The Challenge: Kidney DiseaseIn 2006, Tammy Galiano Merritt decided to give the ultimate gift — the gift of life. Doctors diagnosed Tammy's mother with kidney disease and she needed a transplant.
Tammy wanted to do everything possible to help her mother, so she had testing to be her living-kidney donor.
For people suffering from a chronic kidney disease — like Tammy’s mother — a kidney transplant is a life-enhancing option. Those who receive a kidney transplant generally live longer and have fewer medical complications than those on dialysis.
“Being on dialysis is very hard,” says Tammy. “It ruins the quality of your life and if I could do something to help I wanted to.”
Sadly — just a few months later — her mother’s kidney disease worsened and she passed away before receiving the transplant.
Tammy was devastated, but she continued to believe in the power of living organ donation.
“I figured it was not meant to be,” says Tammy. “I thought that I must have needed my kidney for someone else.”
The Path to Living Donation at UPMC
That day came just five years later when Tammy’s uncle, Richard Beatty, learned he was also diagnosed with kidney disease. Doctors placed him on dialysis.
“He called me and said that he was going to undergo testing to see if he was eligible for a transplant. I immediately said that if I could, I would be his donor,” remembers Tammy.
During a living-donor kidney transplant, surgeons remove a healthy kidney from a living person. They then transplant the healthy kidney into the person with a failing kidney.
Donors can be a relative, friend, or even an altruistic stranger.
With over 96,000 people on the kidney transplant waiting list, living donation allows someone to receive a life-saving transplant sooner.
“I was hesitant at first because I didn’t know what was going to happen,” says Richard. “Before that point, I did not even know that living donation was possible.”
But, Tammy was determined to help. After a thorough living-donor transplant evaluation at UPMC, she was a perfect match for her uncle.
“I thought back to my mom and how sick she was while on dialysis,” says Tammy. “I knew that if I could do something to help I had to.”

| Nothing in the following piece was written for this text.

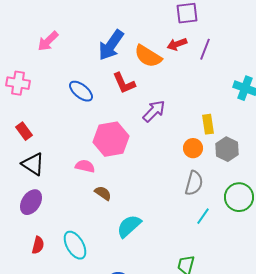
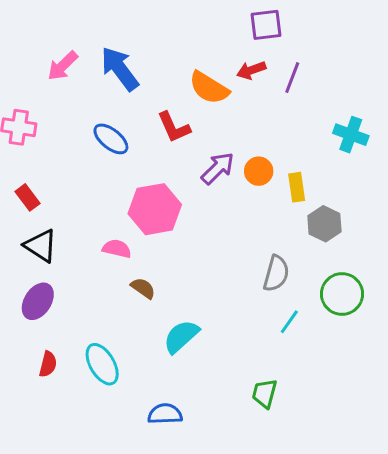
blue arrow: (111, 45) -> (120, 69), moved, turned 108
orange circle: (193, 148) -> (259, 171), moved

The Solution: Living-Donor Kidney Transplant
Tammy and Richard had a living-donor kidney transplant on March 19, 2013.
For Tammy, being able to save the life of someone she loves was overwhelming.
“It was a happy surgery for me,” remembers Tammy. “I went in with good thoughts and when I came out all I cared about was him and how he was doing.”
Tammy and Richard were both able to return home within a few days after the operation. Tammy was even able to go back to work about six weeks after the surgery.
The Results: A Healthy Kidney Donor and Recipient
Today, Tammy and Richard are both doing well. Richard is retired and enjoys spending time with his family and young grandson.
Tammy and Richard believe that more people need to know about living donor transplants, and what it means to be a live donor.
“I wish I had 10 more kidneys to give,” says Tammy. “If I could see 10 more people come off dialysis and live the life they deserve it would be great.”
Tammy and Richard's treatment and results may not be representative of all similar cases.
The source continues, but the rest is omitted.